Imagine a creative communications workshop wherein the boys are producing radio shows: interviewing famous historical figures, performing dramas, giving speeches, or reporting on an important event or discovery. Imagine a workshop in which they are publishing journals and newspapers through which they learn various styles of writing–from straight reporting to editorials and sports articles. Imagine boys making short nature documentaries and recording voiceovers based on what they learned through natural history sessions. Imagine them learning how to give a sales pitch, interview a CEO, or make a presentation. Imagine boys reading good books and learning how to tell stories and recite poetry. We must recover the lost art of storytelling. It is not only important for the formation of their moral imaginations and the recovery of culture–for a people who do not know their story will forget who they are–but also so that they learn to be great communicators.

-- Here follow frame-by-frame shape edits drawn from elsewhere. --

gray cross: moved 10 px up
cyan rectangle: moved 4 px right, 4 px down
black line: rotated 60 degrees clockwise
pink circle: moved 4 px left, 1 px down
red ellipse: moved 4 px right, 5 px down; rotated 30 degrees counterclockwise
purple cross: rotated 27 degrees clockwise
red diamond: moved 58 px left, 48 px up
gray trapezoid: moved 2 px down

I remember that most of the fellas at school who were the most active and entrepreneurial were involved with clubs like newspaper, yearbook, shop class, or theatre. They saw the end goal–the product of the skills they were mastering– and they had something to show for it in the here and now. Boys get frustrated with activities that seem to be randomly assigned by a teacher, without any sense of where the lesson is going. Now, certainly the Miyagi-esque method, “Wax on! Wax off!” can work as well, and we all know that boys will never understand why for instance, diagraming sentences is important–though if there was a Duck Hunt like game for diagramming, they might enjoy it more.

We are often too afraid to get our young lads working now. There is so much talk of preparation and getting reading for the real world, that they do not enter into the real world for years down the road. Their lives are too soft, filled with study and prepping for college. We thus have the plague of an “extended adolescence” wherein young men are still wasting their time playing video games instead of learning interesting new skills. We wonder why a culture of manhood is waning, and yet we then do not give them the boyhood challenges they need–those coming of age experiences, or gateways to manhood. Boys want to “do” now–they are tired of paperwork and pretend! Male teachers are tired of this too, and this is why there is a serious male teacher shortage–but that’s for another post as well.

Therefore, we introduce to you the Riverside Center for Education, which takes the old apprenticeship model and balances it with the classical liberal arts–through the Tutorial–a vibrant and active creative communications workshop rooted in great stories, dialogues, speeches, and other great fodder for their imaginations, hearts, and intellects.

There are other programs as well that are even more hands-on, like Maker, Film, and Ranger. Boys do not just need skills though. They also need to be guided by the compass of moral wisdom attained through the study of the liberal arts.